D’après Nicholas Watson, les athlètes handicapés finirent peu ou prou par fabriquer leurs propres fauteuils roulants. Dans les années 1970 et 1980, des fauteuils répondant aux noms de Quadra et de Quickie changèrent la façon dont les utilisateurs vivaient le monde qui les entourait et leur offrirent un accès inédit aux intérieurs comme aux extérieurs.

« Nos fauteuils sont si plaisants esthétiquement parlant que cela aide à faire tomber les barrières entre personnes ayant différents niveaux de validité », explique Marilyn Hamilton qui a participé à l’élaboration du fauteuil ultraléger Quickie. « C’est un plus formidable pour les personnes handicapées. »

Entre-temps, les fauteuils roulants électriques, mis sur le marché pour la première fois au Canada dans les années 1950, se démocratisèrent eux aussi et permirent à des personnes dont la mobilité des bras est réduite de se servir, elles aussi, de fauteuils roulants.

 

L’HÉRITAGE DES INNOVATIONS

Ces fauteuils plus légers et plus maniables ont non seulement changé la vie des personnes qui les utilisent mais également la perception qu’elles ont d’elles-mêmes. L’histoire du développement des fauteuils roulants « montre les personnes handicapées comme des agents actifs orchestrant leur propre vie », explique Nicholas Watson. Des vies rendues plus mobiles et plus indépendantes.

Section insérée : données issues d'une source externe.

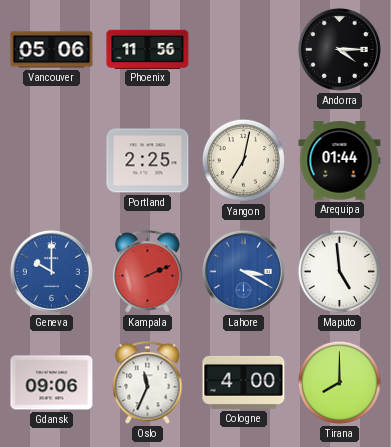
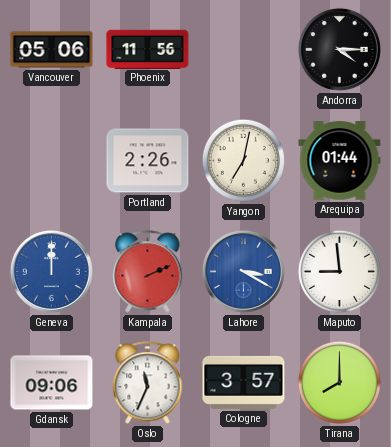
Portland: 2:25 -> 2:26
Geneva: 10:00 -> 12:00
Maputo: 4:59 -> 8:59
Cologne: 4:00 -> 3:57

Quid du futur des fauteuils roulants ? Nicholas Watson prédit que l’intelligence artificielle va intervenir de plus en plus dans la manœuvre des fauteuils roulants. Des ingénieurs travaillent à prévenir les dangereux mouvements de bascule que ceux-ci peuvent subir en y intégrant notamment des radars et des caméras. Désormais, fauteuils assis-debout, jantes personnalisées et roues customisées sont autant de nouveautés qui subviennent aux besoins individuels des utilisateurs tout en ajoutant une touche de style.

Où les fauteuils roulants vont-ils désormais mener leurs utilisateurs ? La réponse est affaire de temps, de progrès technologiques et de confiance dans les capacités inhérentes des personnes qui se déplacent en fauteuil roulant.

Cet article a initialement paru sur le site nationalgeographic.com en langue anglaise.